Anonymous Monk has asked for the wisdom of the Perl Monks concerning the following question:

Hi monks.

I have a text file with only one string, 'pl' (no quotes - just those two letters. I don't know why the following regex is matching:

p.{2,6}


A 'p' followed by two to six (inclusive) characters?

Thanks.

Replies are listed 'Best First'.
Re: Confusing regex match.
by daxim (Curate) on Oct 22, 2013 at 17:55 UTC
Re: Confusing regex match.
by AnomalousMonk (Archbishop) on Oct 22, 2013 at 18:07 UTC

    An extraneous character was my thought also, with the usual suspect being a newline, the data being read from a file (but in that case, the regex must be modified with  /s so that "dot matches all"), or perhaps some kind of "end-of-text" character. Did you do a hex dump of the file yet?

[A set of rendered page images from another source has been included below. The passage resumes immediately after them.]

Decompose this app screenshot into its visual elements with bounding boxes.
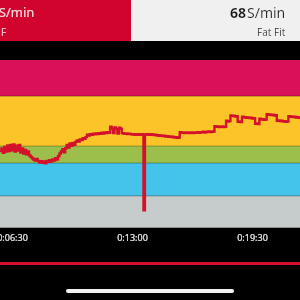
button[interactable]: 68 <box>131 0 300 41</box>
staticText: 68 <box>230 3 247 22</box>
button[interactable] <box>0 60 300 227</box>
button[interactable]: Home <box>66 289 234 293</box>
staticText: S/min <box>247 3 286 22</box>
staticText: 0:06:30 <box>0 231 28 243</box>
staticText: 86S/min <box>0 3 35 21</box>
staticText: Fat Fit <box>257 25 286 39</box>
staticText: Fat F <box>0 25 7 39</box>
button[interactable]: 86S/min <box>0 0 131 41</box>
staticText: 0:13:00 <box>117 231 148 243</box>
staticText: 0:19:30 <box>237 231 268 243</box>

    >perl -wMstrict -le "my $s = qq{pl\n}; ;; print 'match sans /s' if $s =~ /p.{2,6}/; print 'match with /s' if $s =~ /p.{2,6}/s; " match with /s
Re: Confusing regex match.
by graff (Chancellor) on Oct 23, 2013 at 01:31 UTC
    My best guess is that the file contains CRLF line termination, and you're running the perl script on a non-CRLF system (unix, linux, macosx). Observe:
    perl -e 'print "pl\r\n"' > /tmp/j.txt perl -e 'open(I,"/tmp/j.txt");$/=undef;$_=<I>; print ". matches CR on $^O\n" if(/p.{2,6})'
    For me, that yields ". matches CR on darwin".
Re: Confusing regex match.
by kcott (Archbishop) on Oct 23, 2013 at 06:55 UTC

    I can reproduce what you describe. Firstly, two text files which only contain the string 'pl'.

    $ cat junk pl
    $ cat junk2 pl

    One matches your regex, the other doesn't:

    $ perl -nE 'say +(/p.{2,6}/) ? "match" : "no match"' junk match
    $ perl -nE 'say +(/p.{2,6}/) ? "match" : "no match"' junk2 no match

    A closer look inside the files explains why.

    $ cat -vet junk pl^M$
    $ cat -vet junk2 pl$

    [In case you're unfamiliar with the command, cat -vet, displays carriage returns as "^M" and newlines as "$".]

    -- Ken